Oil prices sideways, OPEC weighs of meeting in July
Oil prices sideways, OPEC weighs of meeting in July
LONDON (Reuters): Oil prices moved sideways on Tuesday as OPEC producers made clear they would not boost output this week to compensate for the loss of Iraq's exports but hinted at another meeting as soon as July to address supply.
The Organization of the Petroleum Exporting Countries' ministerial meeting in Vienna was expected to keep in place 2.5 million barrels per day (bpd) in supply curbs, resisting a knee- jerk reaction to Baghdad's cut-off in exports.
But initial talk of a potential July meeting has raised expectations of an output boost in the third quarter, when demand picks up and refiners begin to build stocks needed during the northern hemisphere peak usage winter season.
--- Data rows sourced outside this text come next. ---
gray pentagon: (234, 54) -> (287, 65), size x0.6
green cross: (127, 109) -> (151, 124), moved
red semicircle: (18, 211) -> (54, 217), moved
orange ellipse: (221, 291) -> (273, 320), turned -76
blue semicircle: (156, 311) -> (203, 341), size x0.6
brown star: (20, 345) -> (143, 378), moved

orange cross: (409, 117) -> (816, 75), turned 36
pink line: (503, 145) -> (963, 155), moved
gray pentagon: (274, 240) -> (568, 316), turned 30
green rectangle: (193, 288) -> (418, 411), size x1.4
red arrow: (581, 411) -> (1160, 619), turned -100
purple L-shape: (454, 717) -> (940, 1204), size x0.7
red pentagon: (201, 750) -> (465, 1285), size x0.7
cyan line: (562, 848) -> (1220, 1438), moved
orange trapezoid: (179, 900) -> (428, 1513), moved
Benchmark Brent blend crude futures were trading six cents lower at $29.20 a barrel, erasing half of Monday's light gains, while U.S. light crude futures for July stood nine cents higher at $28.22 a barrel in overnight trade.
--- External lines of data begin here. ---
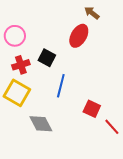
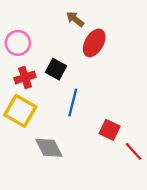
brown arrow: (92, 13) -> (75, 19), moved

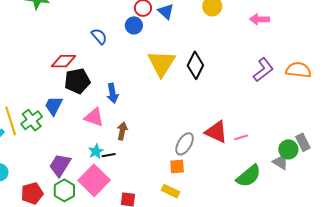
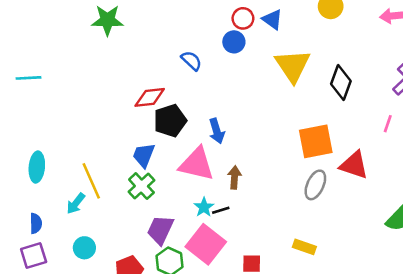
yellow triangle: (162, 63) -> (293, 66), moved
black diamond: (195, 65) -> (341, 83), moved
pink triangle: (94, 117) -> (197, 164), size x1.4
green cross: (32, 120) -> (141, 186), moved
pink line: (241, 137) -> (388, 124), moved, turned -48
orange square: (177, 166) -> (316, 141), moved, size x1.8

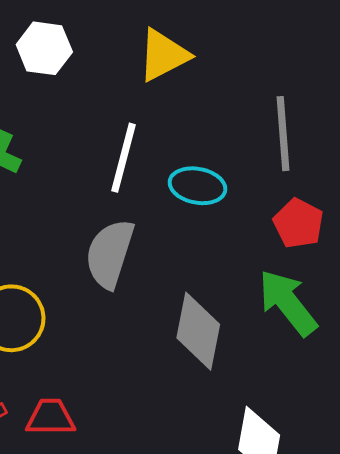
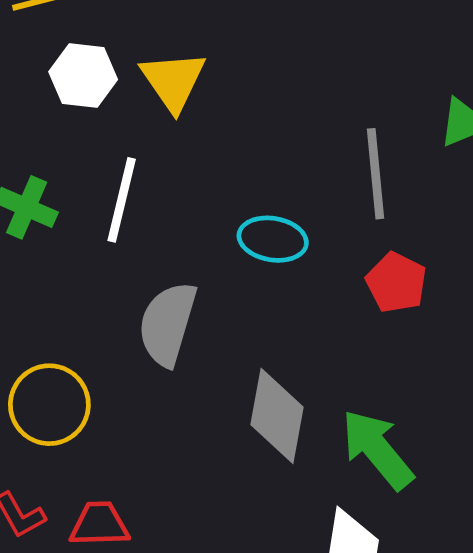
yellow triangle: (163, 55) -> (173, 81), moved, turned -36
white line: (124, 158) -> (122, 200), moved
green arrow: (288, 303) -> (377, 449), moved

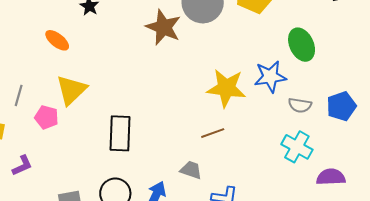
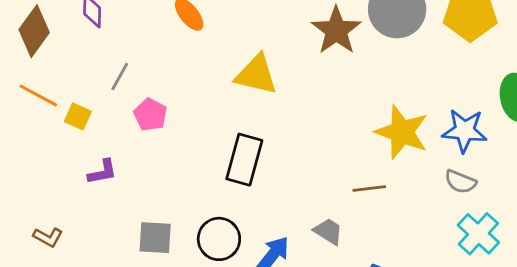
yellow triangle: (71, 90) -> (256, 75), moved, turned 44
gray semicircle: (300, 105) -> (460, 182), moved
OPEC President Chakib Khelil, also Algeria's oil minister, reiterated on Tuesday he did not expected an output boost, a view expressed by several other ministers in Monday.
Those comments followed a Ministerial Monitoring Committee meeting that an OPEC delegate said would recommend to the full meeting to leave output quotas unchanged.
OPEC ministers are expected to meet at 1200 GMT (7 p.m. Jakarta time) with a formal meeting to follow in the afternoon, but most ministers seem to agree production should be maintained as inventories are adequate and prices remain within the $22-$28 a barrel range.
But OPEC could hold another emerging meeting in July, UAE Petroleum and Mineral Resources Minister Obaid bin Saif al- Nasseri told reporters. Kuwaiti Oil Minister Adel al-Subaih also said there "may be" a meeting next month.
In setting policy the cartel must consider Iraq's 2.1 million bpd of U.N.-monitored exports, nearly five percent of world exports, which Baghdad halted on Monday in protest of the United Nations' decision to extend the oil-for-food program for one month instead of the usual six.
Its OPEC representative Taha Humud Musa said the month-long cut-off would stay until early July. Beyond that, Musa said, Baghdad would have to look again at policy.
Baghdad was unhappy with an Anglo-U.S. proposal to redraw conditions for the oil-for-food program, in place since 1996, which allows Iraq to export oil. It sidesteps 11-year old U.N. sanctions imposed for its invasion of Kuwait in the Gulf War.
Analysts say Iraq has little incentive to restart exports soon, but OPEC does not want to be rushed into action only to have Baghdad return suddenly to the market, a move that could undermine the cartel's goal of oil price stability.
"We do not know what Saddam's gameplan is," Saudi Arabian Oil Minister Ali al-Naimi said on Tuesday. "Will this last a day, a week, a month? We don't know what the gameplan is."
Naimi reiterated that OPEC would not allow a market shortage to develop, saying that the loss of Iraqi exports for one month would indeed constitute a shortage.
The market was also watching U.S. fuel and crude oil stocks data to be released by the American Petroleum Institute after close of trade on Tuesday, to lend direction, dealers said.